Silt island for Rohingya
REFUGEES: ‘NOT A CONCENTRATION CAMP BUT THERE ARE RESTRICTIONS’
Aid agencies criticise Bangladesh’s plan, saying it’s a dangerous location.
Bangladesh is racing to turn an uninhabited and muddy Bay of Bengal island into home for 100 000 Rohingya Muslims who have fled a military crackdown in Myanmar, amid conflicting signals from top Bangladeshi officials about whether the refugees would end up being stranded there.
Bangladesh Prime Minister Sheikh Hasina said this week that putting Rohingya on the lowlying island would be a “temporary arrangement” to ease congestion at the camps in Cox’s Bazar, refuge for nearly 700 000 who have crossed from the north of Myanmar’s Rakhine state since the end of August last year.
However, one of her advisors said that once on the island, they would only be able to leave to go back to Myanmar or if they were selected for asylum by a third country. “It’s not a concentration camp, but there may be some restrictions. We are not giving them a Bangladeshi passport or ID card,” said HT Imam, adding that there would be about 40 to 50 armed police encamped there.

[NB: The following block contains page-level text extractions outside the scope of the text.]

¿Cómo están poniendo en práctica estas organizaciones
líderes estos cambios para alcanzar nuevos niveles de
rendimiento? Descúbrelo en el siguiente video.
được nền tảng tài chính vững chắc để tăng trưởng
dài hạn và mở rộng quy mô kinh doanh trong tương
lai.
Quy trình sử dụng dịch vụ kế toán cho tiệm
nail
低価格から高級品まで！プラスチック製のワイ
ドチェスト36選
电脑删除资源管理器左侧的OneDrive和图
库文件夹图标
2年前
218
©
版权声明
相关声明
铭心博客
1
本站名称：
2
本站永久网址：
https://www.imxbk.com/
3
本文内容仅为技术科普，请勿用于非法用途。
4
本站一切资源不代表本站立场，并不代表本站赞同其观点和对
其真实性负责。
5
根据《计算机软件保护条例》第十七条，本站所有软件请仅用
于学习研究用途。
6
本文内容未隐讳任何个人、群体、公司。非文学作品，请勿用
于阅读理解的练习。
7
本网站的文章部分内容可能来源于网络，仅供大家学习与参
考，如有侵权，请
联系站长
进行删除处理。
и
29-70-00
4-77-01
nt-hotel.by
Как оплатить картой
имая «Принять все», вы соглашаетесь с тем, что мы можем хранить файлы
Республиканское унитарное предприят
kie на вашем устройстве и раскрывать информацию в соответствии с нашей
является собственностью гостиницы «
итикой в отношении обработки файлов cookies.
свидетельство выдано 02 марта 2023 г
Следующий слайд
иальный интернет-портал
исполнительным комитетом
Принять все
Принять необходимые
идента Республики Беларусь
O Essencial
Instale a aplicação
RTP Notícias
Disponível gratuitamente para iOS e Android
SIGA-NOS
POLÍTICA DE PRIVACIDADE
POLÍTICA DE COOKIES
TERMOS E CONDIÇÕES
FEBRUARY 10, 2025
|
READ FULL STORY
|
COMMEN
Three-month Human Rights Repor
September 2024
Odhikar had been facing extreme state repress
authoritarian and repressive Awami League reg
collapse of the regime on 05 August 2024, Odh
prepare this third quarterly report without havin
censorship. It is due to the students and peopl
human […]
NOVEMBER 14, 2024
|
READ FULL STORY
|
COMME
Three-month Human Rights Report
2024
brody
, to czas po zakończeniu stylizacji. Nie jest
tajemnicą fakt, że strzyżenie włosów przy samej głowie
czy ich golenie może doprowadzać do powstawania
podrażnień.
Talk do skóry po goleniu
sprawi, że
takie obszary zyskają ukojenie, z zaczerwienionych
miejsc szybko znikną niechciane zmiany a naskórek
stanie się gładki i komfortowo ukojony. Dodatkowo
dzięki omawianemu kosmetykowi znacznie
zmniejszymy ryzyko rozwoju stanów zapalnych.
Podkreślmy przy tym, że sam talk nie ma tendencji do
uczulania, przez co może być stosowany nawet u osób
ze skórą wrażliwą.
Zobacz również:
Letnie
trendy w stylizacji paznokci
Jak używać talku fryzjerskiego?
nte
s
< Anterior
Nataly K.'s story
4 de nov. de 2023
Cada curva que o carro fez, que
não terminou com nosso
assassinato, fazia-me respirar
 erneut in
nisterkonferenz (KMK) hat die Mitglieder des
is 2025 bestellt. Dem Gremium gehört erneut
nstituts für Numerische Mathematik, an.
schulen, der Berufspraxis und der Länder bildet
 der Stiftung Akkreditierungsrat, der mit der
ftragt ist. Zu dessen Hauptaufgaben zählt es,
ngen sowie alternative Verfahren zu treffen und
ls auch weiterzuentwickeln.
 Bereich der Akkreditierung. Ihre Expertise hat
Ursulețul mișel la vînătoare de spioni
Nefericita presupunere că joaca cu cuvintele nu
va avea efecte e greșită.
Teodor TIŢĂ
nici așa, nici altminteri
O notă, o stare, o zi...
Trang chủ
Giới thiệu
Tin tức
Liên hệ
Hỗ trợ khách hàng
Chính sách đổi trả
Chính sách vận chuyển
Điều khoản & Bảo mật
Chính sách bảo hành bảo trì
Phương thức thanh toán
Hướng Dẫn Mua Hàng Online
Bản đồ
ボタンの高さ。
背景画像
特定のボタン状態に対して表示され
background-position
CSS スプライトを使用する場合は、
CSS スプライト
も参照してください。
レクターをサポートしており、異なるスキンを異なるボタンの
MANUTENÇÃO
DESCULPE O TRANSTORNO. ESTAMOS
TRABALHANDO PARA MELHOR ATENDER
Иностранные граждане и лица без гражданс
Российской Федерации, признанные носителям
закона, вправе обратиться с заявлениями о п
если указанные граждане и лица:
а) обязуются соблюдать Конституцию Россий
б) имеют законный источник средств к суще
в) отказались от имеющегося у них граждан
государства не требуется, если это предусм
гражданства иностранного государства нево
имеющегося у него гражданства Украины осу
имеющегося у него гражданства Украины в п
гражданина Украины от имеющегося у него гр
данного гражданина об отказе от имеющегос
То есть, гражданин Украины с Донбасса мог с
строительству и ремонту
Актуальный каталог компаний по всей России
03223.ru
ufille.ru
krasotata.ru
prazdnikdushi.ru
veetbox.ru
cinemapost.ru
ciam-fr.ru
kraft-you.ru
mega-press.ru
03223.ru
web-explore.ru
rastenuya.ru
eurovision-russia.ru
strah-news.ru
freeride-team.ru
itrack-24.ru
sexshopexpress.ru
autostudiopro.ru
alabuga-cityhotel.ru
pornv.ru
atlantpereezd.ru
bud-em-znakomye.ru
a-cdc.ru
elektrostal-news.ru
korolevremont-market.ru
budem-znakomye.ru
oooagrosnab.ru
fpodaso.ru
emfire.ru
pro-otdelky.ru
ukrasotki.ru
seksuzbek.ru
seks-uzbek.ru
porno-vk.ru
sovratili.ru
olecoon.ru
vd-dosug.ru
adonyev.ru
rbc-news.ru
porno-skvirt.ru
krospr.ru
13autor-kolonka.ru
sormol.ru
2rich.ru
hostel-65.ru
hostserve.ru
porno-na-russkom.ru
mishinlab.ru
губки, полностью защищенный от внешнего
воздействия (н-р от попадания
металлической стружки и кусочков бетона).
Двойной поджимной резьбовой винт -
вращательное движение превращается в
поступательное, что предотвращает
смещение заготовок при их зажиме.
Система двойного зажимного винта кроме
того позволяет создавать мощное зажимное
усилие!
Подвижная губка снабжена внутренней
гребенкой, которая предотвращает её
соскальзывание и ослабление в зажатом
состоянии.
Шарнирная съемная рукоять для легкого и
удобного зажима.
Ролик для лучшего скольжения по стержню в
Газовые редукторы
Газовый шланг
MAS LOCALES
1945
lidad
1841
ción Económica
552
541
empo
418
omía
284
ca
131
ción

British and Chinese engineers are preparing the island to receive the refugees before the onset of monsoon rains, which could bring disastrous flooding to ramshackle camps further south that now teem with about one million Rohingya. The rains could start as early as late April.
Hasina’s advisor, Imam, said selecting Rohingya in Cox’s Bazar to move to the island could be decided by lottery or on a volunteer basis.
The UN High Commissioner for Refugees said: “We would emphasise that any relocation plan involving refugees would need to be based on and implemented through voluntary and informed decisions.”
Humanitarian agencies criticised the plan to bring Rohingya to the island when it was first proposed in 2015. Aid workers said they remained seriously concerned that the silt island is vulnerable to frequent cyclones and cannot sustain livelihoods for thousands of people. But work on the project has accelerated recently, according to architectural plans and two letters from the Bangladesh navy to local government officials and contractors seen by Reuters.
A year ago there were no roads, buildings or people on Bhasan Char, which means “floating island”. On February 14, hundreds of labourers were seen carrying bricks and sand from ships on its northwest shore. Satellite images now show roads and a helipad. The plans show metal-roofed, brick buildings raised on pylons and fitted with solar panels. There will be 1 440 blocks, each housing 16 families.
Floating Island, which emerged from the silt only about 20 years ago, is about 30km from the mainland. Flat and shape-shifting, it regularly floods during June to September. Pirates roam the nearby waters to kidnap fishermen for ransom, residents of nearby islands say.
Chinese construction company Sinohydro, which built China’s Three Gorges Dam, is working on a 13km flood-defence embankment. HR Wallingford, a British engineering and environmental hydraulics consultancy, is advising on coastal stabilisation and flood protection measures, it said.
Omar Waraich, deputy South Asia director of Amnesty International, said “no one in the humanitarian community we spoke to thought this was a good idea. This is a silt island that only emerged into view recently”.
Residents of nearby Sandwip island, which is larger, say monsoon storms regularly kill people, destroy homes and cut contact with the mainland.
However, a senior member of the prime minister’s staff, director general Kabir Bin Anwar, said humanitarian organisations critical of the plan were “wrong because they don’t understand the topography” of Bangladesh. The government was building cyclone shelters and there were salt-tolerant paddies. People living there could fish or graze cows and buffalo.
But many Rohingya don’t want to move there. Jahid Hussain said he would not risk his life by living on Bhasan Char.
They can only leave to go home or to another country.